While CDU strategists see the charm of two smaller parties keeping each other in check, they fear that the federal FDP and Green leaders are too different to collaborate productively in coalition.
The campaign has sparked flashes of impatient ambition in the CDU’s next generation. Dr Merkel has no obvious heirs, having eliminated most of her generation personally, but Mr Günther brought himself into position as part of a “leadership reserve”.
“There will eventually be a time after Merkel, we don’t know when,” he said. “But we see a situation, unusual during a CDU chancellorship, a new team of state premiers who . . . offer wealth of potential for the post-Merkel era.”
Another ambitious CDU figure, 37-year-old deputy finance minister Jens Spahn, has earned a name for himself with hardline positions on prickly issues like migration, integration and, now, the Merkel succession.

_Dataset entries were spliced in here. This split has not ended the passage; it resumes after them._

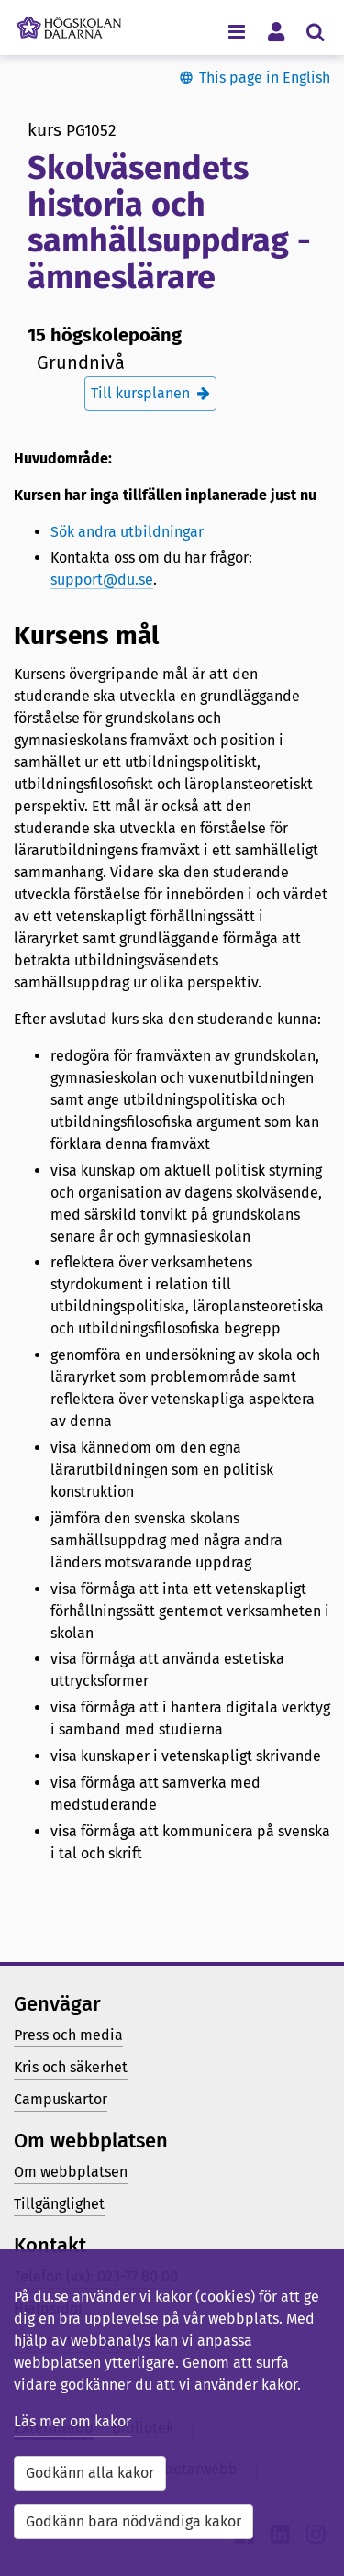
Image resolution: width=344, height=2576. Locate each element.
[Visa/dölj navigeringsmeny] (236, 31)
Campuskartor (60, 2099)
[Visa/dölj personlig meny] (276, 31)
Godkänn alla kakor (90, 2472)
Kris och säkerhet (71, 2067)
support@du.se (101, 579)
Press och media (68, 2035)
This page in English (264, 77)
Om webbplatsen (71, 2171)
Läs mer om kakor (72, 2421)
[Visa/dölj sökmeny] (315, 31)
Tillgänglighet (59, 2204)
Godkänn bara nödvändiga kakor (133, 2521)
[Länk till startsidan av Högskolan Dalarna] (69, 23)
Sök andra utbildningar (127, 532)
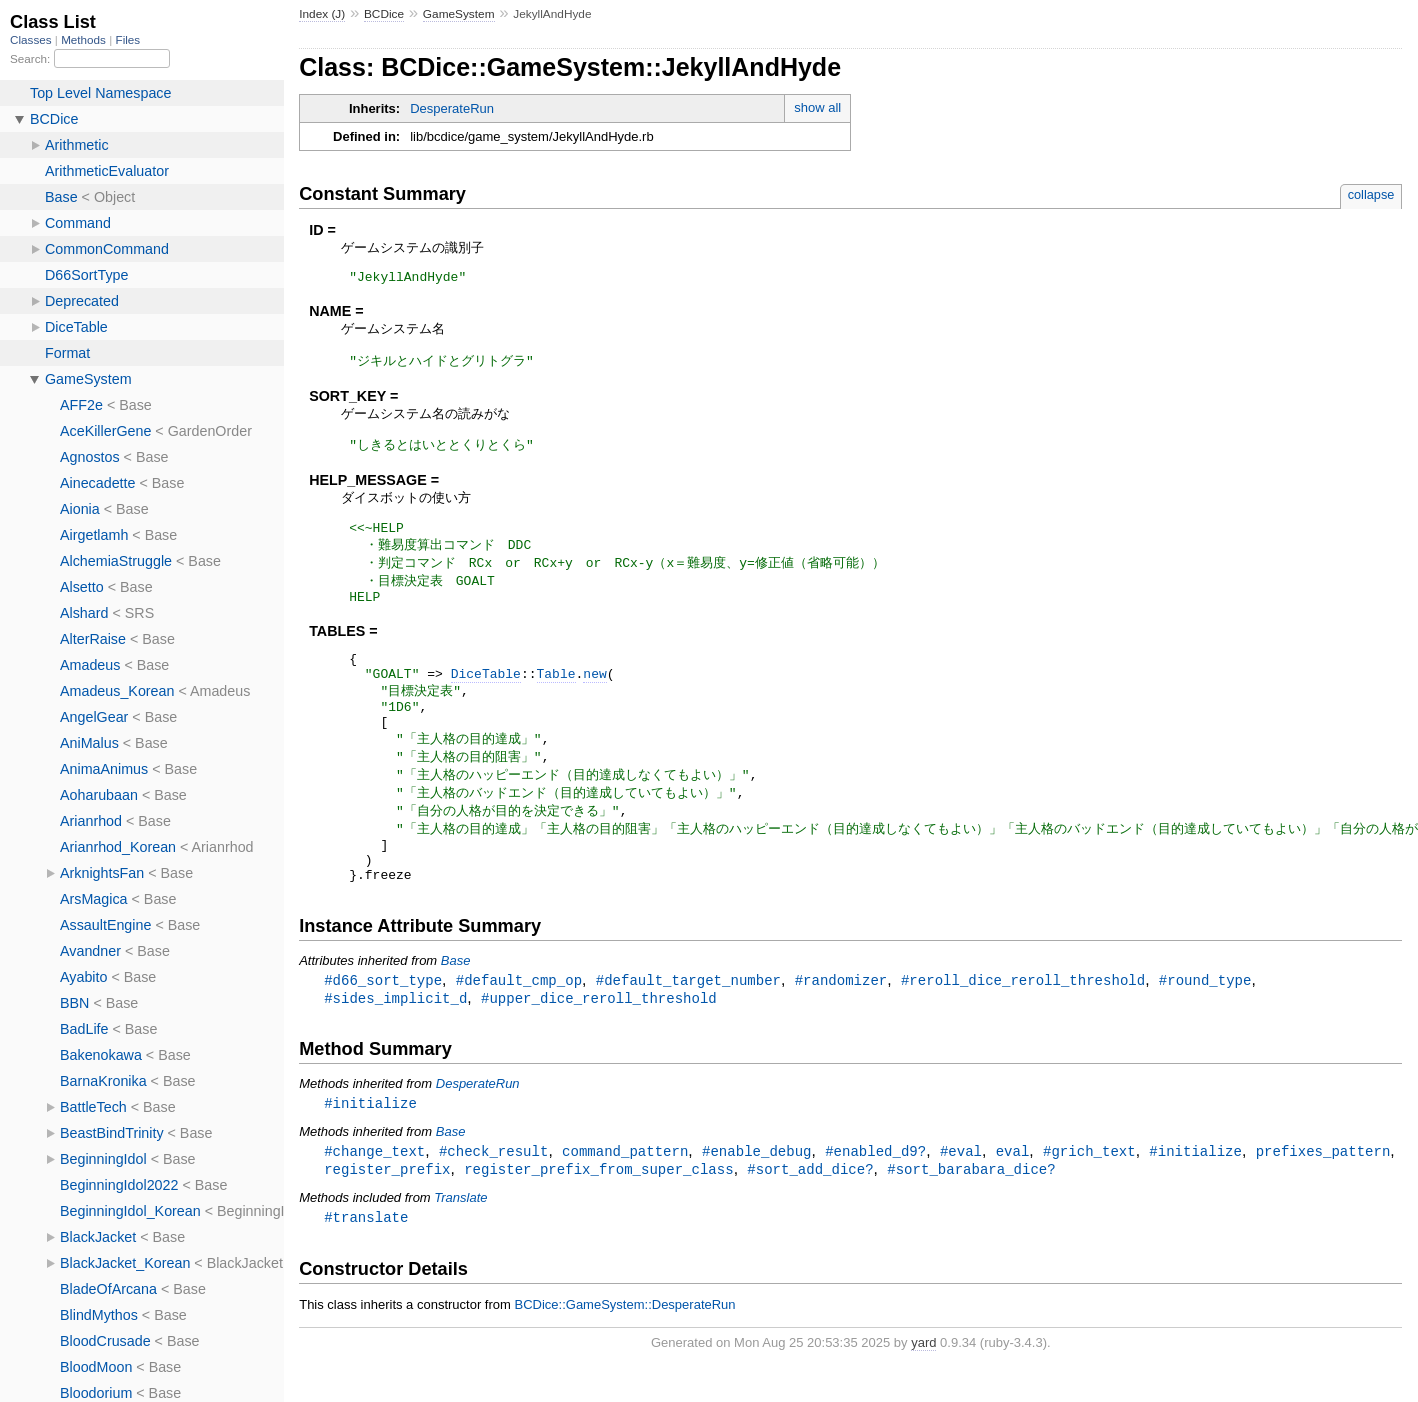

“At the moment we see ever more clearly: the CDU is more than a person, we are a team,” he said, a swipe at a CDU campaign focus on the chancellor’s personality and character.
“I take it all in my stride,” he said of succession speculation. “You know, no one in 1998 expected that Angela Merkel would be chancellor in 2005.”
After letting their ambition show, both insisted they saw no alternative at present to what Mr Günther called a “successful chancellor who should rule for another four years”.
The two men are old enough to know that, on post-election coalition options or succeeding Angela Merkel, the old German adage holds: don’t divide up the bearskin before you’ve taken care of the bear.